Gaussian-Based Periodic Grand Canonical Density Functional Theory with Implicit Solvation for Computational Electrochemistry
Anton Z. Ni, Adam Rettig, Joonho Lee
TL;DR
This work presents a periodic, Gaussian-basis grand canonical DFT (GCDFT) framework with implicit solvation for electrochemical modeling, enabling direct minimization of the grand potential $\Omega$ with respect to the density matrix while updating the electron number $N$ within SCF iterations. It implements two cavity-based solvation models, LPCM and CANDLE, to account for dielectric and ionic effects, solving the linearized Poisson–Boltzmann equation with minimal memory overhead.
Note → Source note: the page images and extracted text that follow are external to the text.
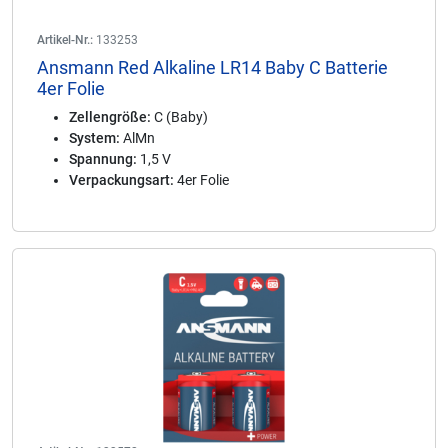
Artikel-Nr.:
133253
Ansmann Red Alkaline LR14 Baby C Batterie
4er Folie
Zellengröße:
C (Baby)
System:
AlMn
Spannung:
1,5 V
Verpackungsart:
4er Folie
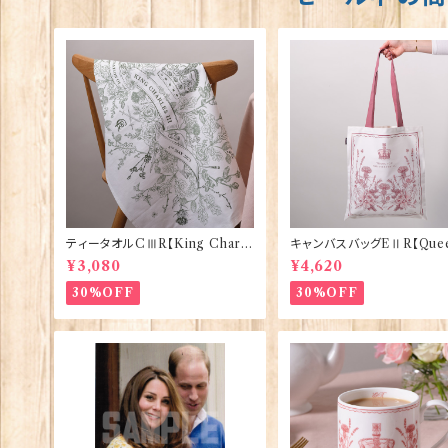
ティータオルCⅢR【King Charle
キャンバスバッグEⅡR【Quee
sⅢ Coronation】Victoria Egg
izabethⅡ Commemorati
¥3,080
¥4,620
s 50129
Victoria Eggs 90332
30%OFF
30%OFF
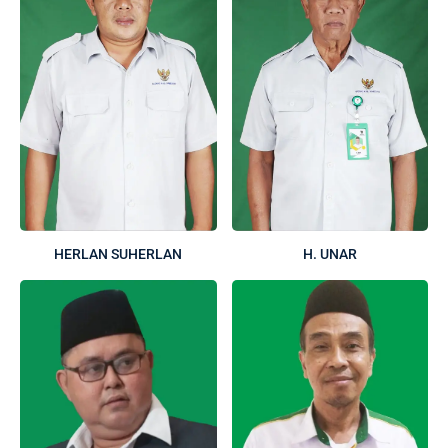
HERLAN SUHERLAN
H. UNAR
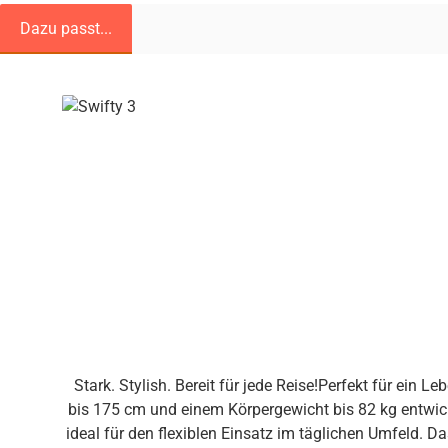
Dazu passt...
Produktgalerie überspringen
Stark. Stylish. Bereit für jede Reise!Perfekt für ein Leben unterwegs, bis ins kleinste Det
bis 175 cm und einem Körpergewicht bis 82 kg entwic
ideal für den flexiblen Einsatz im täglichen Umfeld. D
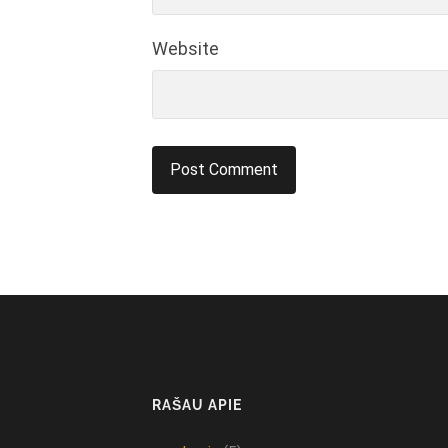
Website
RAŠAU APIE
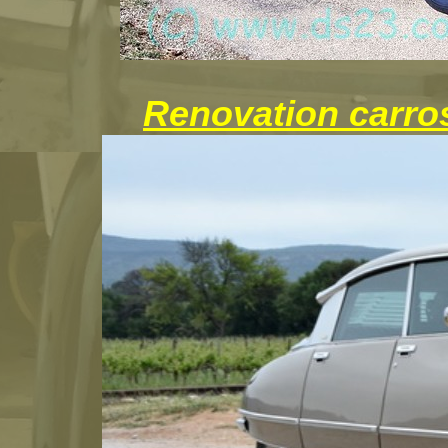
Renovation carros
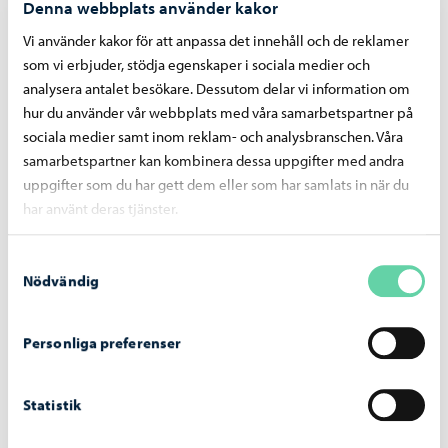
Denna webbplats använder kakor
Oy Kokonhalli Ab
Vi använder kakor för att anpassa det innehåll och de reklamer
Porvoon Seudun Asuntosäätiö, Borgånejdens
som vi erbjuder, stödja egenskaper i sociala medier och
bostadsstiftelse
analysera antalet besökare. Dessutom delar vi information om
Porvoo Event Factory Oy Ab
hur du använder vår webbplats med våra samarbetspartner på
Kesk. kiinteistö Oy Porvoon Piispantalo
sociala medier samt inom reklam- och analysbranschen. Våra
Borgå hyresbostäder Ab
samarbetspartner kan kombinera dessa uppgifter med andra
Gammelbackan Liikekeskus Oy
uppgifter som du har gett dem eller som har samlats in när du
har använt deras tjänster.
Ab Svartså Vattenverk, Mustijoen Vesilaitos
Kokonniemen liikuntakeskus Oy
Samtyckesval
Nödvändig
Samkommuner
Personliga preferenser
Uudenmaan Liitto
Statistik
The method demonstrates superior SCF convergence and modest solvation overhead, and validates the approach by reproducing known results for silver corrosion under constant potential, aligning with plane-wave-based solvation benchmarks. Overall, the GTO-based GCDFT+solvation framework affords efficient, electrochemistry-relevant simulations and lays the groundwork for future wavefunction-based enhancements in operando conditions.
Abstract
We present a numerical method for grand canonical density functional theory (DFT) tailored to solid-state systems, employing Gaussian-type orbitals as the primary basis. Our approach directly minimizes the grand canonical free energy using the density matrix as the sole variational parameter, while self-consistently updating the electron number between self-consistent field iterations. To enable realistic electrochemical modeling, we integrate this approach with implicit solvation models. Our solvation scheme introduces less than 50% overhead relative to gas-phase calculations. Compared to existing plane wave-based implementations, our method shows improved robustness in grand canonical simulations. We validate the approach by modeling corrosion at silver surfaces, finding excellent agreement with previous studies. Our method is implemented in the quantum chemistry software Q-Chem. This work lays the groundwork for future wavefunction-based simulations beyond DFT under electrochemical operando conditions.